When I say “Dungeon Master” I am not referring to any sort of S&M dominance play thing–although I'm not going to discount the representative from New York’s potential in that arena; for all I know he might be great at the job. He’s certainly got the abs for it. No; instead, I am referring to a far more deviant and misunderstood subculture: people who organize and play Dungeons & Dragons (and sundry other role-playing games).
As we have all been made painfully aware, Anthony Wiener is good at sexting. And at its core, sexting (and its related hobbies--phone sex, etc.) is pretty much the same activity as table-top role playing.
Allow me to unpack that a little. Consider for a moment the games of football* and basketball.
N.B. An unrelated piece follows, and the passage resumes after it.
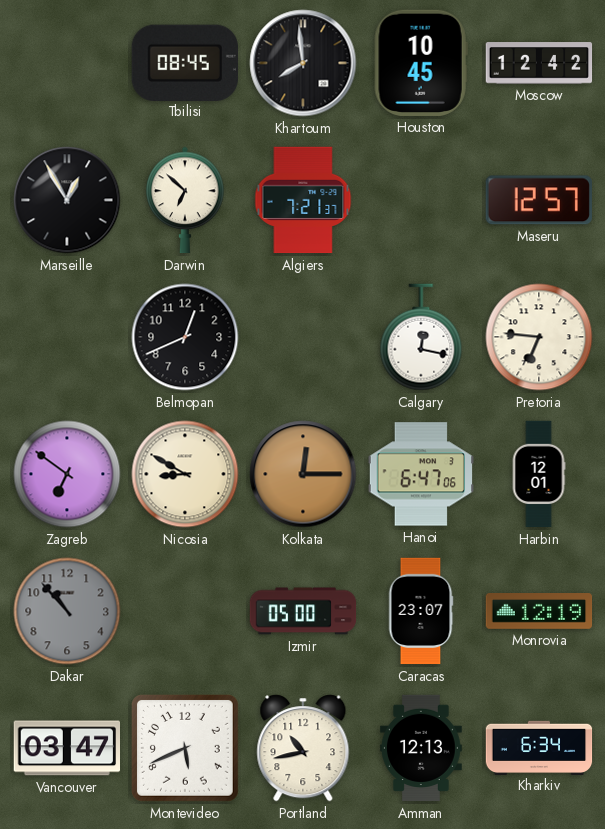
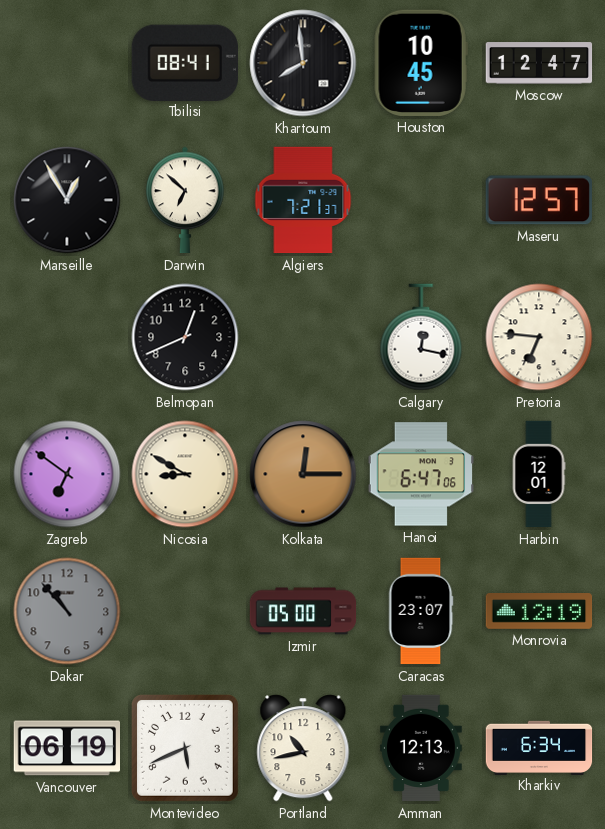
Tbilisi: 08:45 -> 08:41
Moscow: 12:42 -> 12:47
Vancouver: 03:47 -> 06:19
These sports are very different on the surface, but the action of the participants is basically the same: people on a team work together to move a ball across the length of the play space, scoring points as they do so. The other team tries to stop this action or take the ball away from them. In the same way, RPGs and sexting are very similar: Participants improvise a story, are responsible for describing their character’s actions, and have some authority over the setting details and other participants' characters.
The difference is principally that sexting is about, well, sex, and D&D is about adventure and magic and orcs (and stuff like that).**
A secondary argument could be made that both of these activities have been lauded by their adherents as a bold future of human interaction, as amazing new ways of enabling people to become closer with each other. At the same time, both RPGs and sexting have been condemned by non-participants as everything from immoral to just plain weird.
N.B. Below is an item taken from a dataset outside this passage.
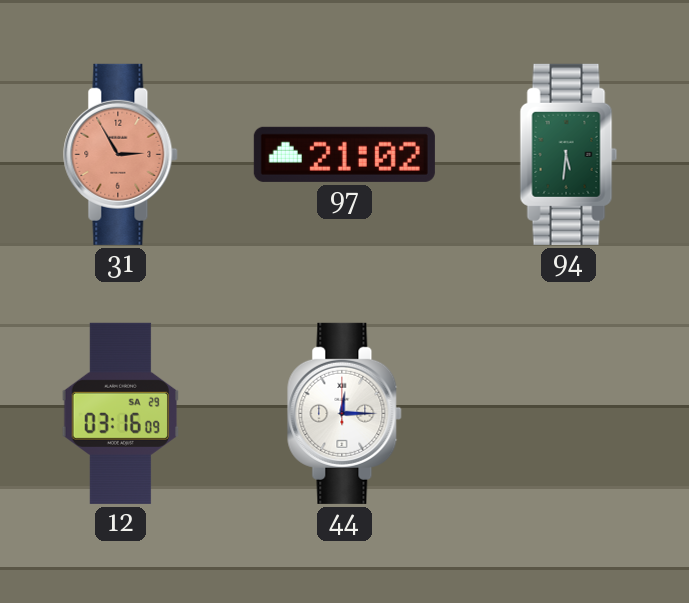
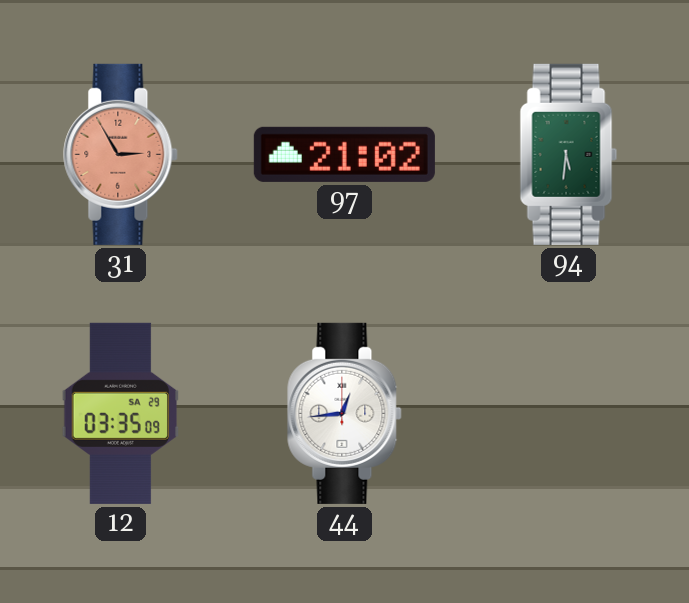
12: 03:16 -> 03:35
44: 12:15 -> 12:44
I’m not going to make a call on the validity or importance of either D&D or sexting. Both are activities that are just fine for consenting adults to participate in once safely out of sight of minors and puritans. That’s not really the point of this post.
The point is that these two seemingly disparate things are actually both just acts of storytelling--one of the most basic elements of human communication, one that we are all naturally drawn to. Despite differences in how we approach it, it is something we all seek to participate in.
*When I say football I mean the American sport with the not-round ball. That is, I explicitly do NOT mean soccer.